**ASSIGNED TASK:** Take the data below and extract the lines from the one with "will remember the" to the one with "Christianity. Also in", inclusive, exactly as written.
DATA UNDER STUDY below:
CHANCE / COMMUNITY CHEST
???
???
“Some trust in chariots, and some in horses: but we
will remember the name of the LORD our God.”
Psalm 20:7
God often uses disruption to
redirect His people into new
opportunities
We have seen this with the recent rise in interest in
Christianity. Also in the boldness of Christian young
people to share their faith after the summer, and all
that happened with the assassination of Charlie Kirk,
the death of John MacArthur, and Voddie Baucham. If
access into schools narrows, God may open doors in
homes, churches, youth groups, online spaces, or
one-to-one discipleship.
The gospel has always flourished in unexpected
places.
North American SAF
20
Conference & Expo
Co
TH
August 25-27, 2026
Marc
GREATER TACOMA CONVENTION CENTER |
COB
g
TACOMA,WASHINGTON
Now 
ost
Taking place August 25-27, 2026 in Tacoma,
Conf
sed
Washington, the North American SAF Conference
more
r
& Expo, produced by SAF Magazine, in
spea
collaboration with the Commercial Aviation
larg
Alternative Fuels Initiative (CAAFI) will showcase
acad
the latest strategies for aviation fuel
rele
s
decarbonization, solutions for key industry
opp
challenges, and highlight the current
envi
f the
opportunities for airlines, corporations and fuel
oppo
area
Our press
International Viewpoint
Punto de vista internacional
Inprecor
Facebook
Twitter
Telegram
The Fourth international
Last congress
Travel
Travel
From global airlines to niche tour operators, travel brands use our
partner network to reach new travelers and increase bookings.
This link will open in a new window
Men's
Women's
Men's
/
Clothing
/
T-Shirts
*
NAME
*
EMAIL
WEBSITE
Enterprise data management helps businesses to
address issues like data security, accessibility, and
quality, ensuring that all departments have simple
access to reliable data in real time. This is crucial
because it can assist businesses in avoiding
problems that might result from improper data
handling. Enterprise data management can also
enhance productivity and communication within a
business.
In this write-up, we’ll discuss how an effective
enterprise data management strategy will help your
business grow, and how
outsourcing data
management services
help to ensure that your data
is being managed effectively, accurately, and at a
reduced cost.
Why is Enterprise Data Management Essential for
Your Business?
End of DATA UNDER STUDY.
**RESULT FOR THIS TASK:**
will remember the name of the LORD our God.”
Psalm 20:7
God often uses disruption to
redirect His people into new
opportunities
We have seen this with the recent rise in interest in
Christianity. Also in the boldness of Christian young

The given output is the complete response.